The group, founded by a group of Orange County parents, contends that a flawed formula keeps funding for the county schools below what they need. Although the county gives each school district the same amount of money per student, the city schools garner additional funds from a special tax.

That tax, FFICS members said, means that the city schools ask commissioners for fewer dollars per pupil than the county schools. To avoid giving the city schools more money than they ask for, and to keep the funding levels equal, members said, the county has to give the county schools less than what they seek.

Because of that, the group’s advocates say, the commissioners funded only 85 percent of the county schools’ budget request this year, while they funded 98 percent of the city schools’ request.

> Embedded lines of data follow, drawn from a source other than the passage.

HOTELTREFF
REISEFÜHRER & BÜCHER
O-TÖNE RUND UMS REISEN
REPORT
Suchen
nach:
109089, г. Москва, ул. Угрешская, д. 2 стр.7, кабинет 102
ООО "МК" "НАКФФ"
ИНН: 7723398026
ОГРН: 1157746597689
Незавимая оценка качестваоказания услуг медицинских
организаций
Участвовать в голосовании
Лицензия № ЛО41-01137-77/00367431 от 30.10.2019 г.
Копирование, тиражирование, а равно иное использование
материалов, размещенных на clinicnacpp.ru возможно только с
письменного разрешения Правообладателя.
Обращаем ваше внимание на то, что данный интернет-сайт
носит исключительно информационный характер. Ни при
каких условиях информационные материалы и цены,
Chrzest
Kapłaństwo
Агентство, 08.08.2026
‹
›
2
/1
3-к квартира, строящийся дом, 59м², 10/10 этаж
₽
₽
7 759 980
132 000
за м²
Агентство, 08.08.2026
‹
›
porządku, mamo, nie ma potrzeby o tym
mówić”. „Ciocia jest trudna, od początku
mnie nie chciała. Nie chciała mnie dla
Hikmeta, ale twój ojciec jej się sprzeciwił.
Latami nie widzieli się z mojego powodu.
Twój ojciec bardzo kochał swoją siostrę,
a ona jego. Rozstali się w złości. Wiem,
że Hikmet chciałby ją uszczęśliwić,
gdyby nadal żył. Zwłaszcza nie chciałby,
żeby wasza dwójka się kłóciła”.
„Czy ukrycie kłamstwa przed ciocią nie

“When Chapel Hill walks into the drawing room with its request for its budget, its bucket is already part full from money from the district tax,” said Liz Brown, one of the founding members of the fair funding group. “Chapel Hill is able to ask for less per pupil because it already has money from the district tax. If [the county] funds us fully, then Chapel Hill will get too much.”

Although the group hasn’t taken a staunch pro-merger stance, some members have said merger is the only way to fix the funding disparity. FFICS members also said merger would prevent county residents from paying for bonds that fund new schools in the city district, which is growing faster than the county district.

At Thursday’s meeting, the fair funding advocates distributed orange stickers reading, “Separate but unequal.” Another group, Citizens for a Sound Economy, passed out a flier disputing several of FFICS’ key points.

Commissioner Moses Carey, who reintroduced the merger discussion during a January board planning session, also spoke Thursday night. He told a crowd of about 40 that he decided to bring up the controversial idea — also studied in the mid-1980s — after reading a real estate ad touting increasing property values and higher IQs in the city school district.

“It implies that if you buy a house in the county school system, your child’s not going to be smart, your property value will go down,” Carey said. “I said I am going to do something about that — it’s not fair.”

Peter Kramer, a family counselor and former president of the Education Foundation; Dana Thompson, a county school board member; and John Waszak, a teacher at New Hope Elementary, also spoke.

Waszak said 33 percent of students in the county schools come from poor households, twice as many as are in the city schools.

“I think you should fund schools by their needs,” he said. “We have greater need, so we should get more money.”